— Ух ты блин… да вы, оказывается, круты, — пробормотал я, увидев появившуюся в стене вмятину.
Молнии от восторга тут же запищали, заискрились, заметались по камере, празднуя победу над вредным камнем. Были бы у них флажки, небось, неистово махали бы ими, а также громко дудели в рожки, всему миру сообщая, что у них наконец-то получилось.
Потом они решили, что этого недостаточно, и с радостным жужжанием полезли мне в уши, в рот и даже в нос. Но я и впрямь впечатлился, поэтому не зажлобился похвалить их вслух еще раз. После чего эйфоричные своенравные «осы» разлетались еще сильнее, но вскоре устали, блаженно осели у меня в волосах, облепили мокрый торс густым серебристым слоем.

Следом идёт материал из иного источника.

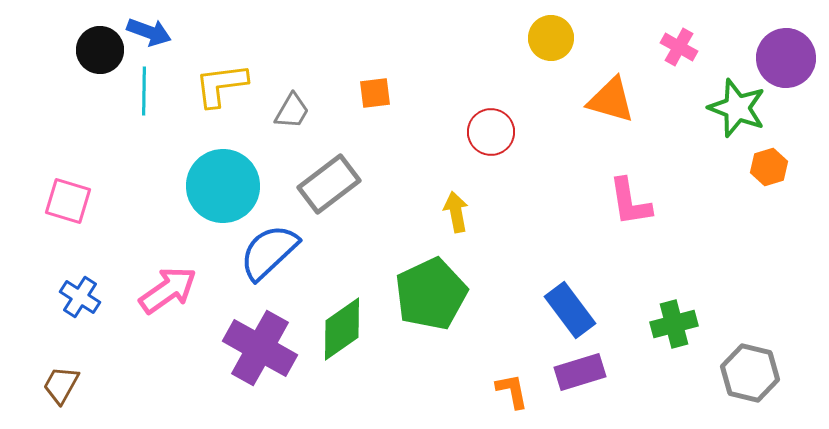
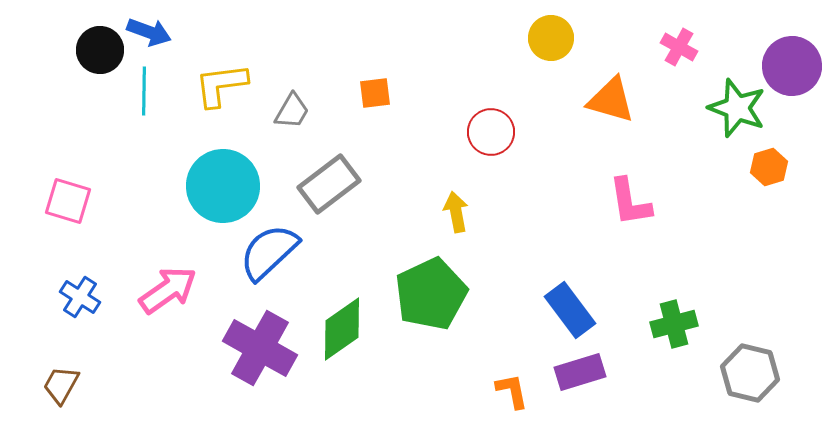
purple circle: moved 6 px right, 8 px down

И я в таком виде и закончил тренировку, гадая, влетит мне потом за стену или нет.
Как ни странно, нет. Не влетело. Охранник, принесший в тот вечер ужин, в сторону громадной оплавленной дырищи только покосился, однако вслух ничего не сказал. На вьющиеся надо мной молнии тоже лишь зыркнул настороженно, но еду честно передал, благо для этого даже не нужно было открывать решетку.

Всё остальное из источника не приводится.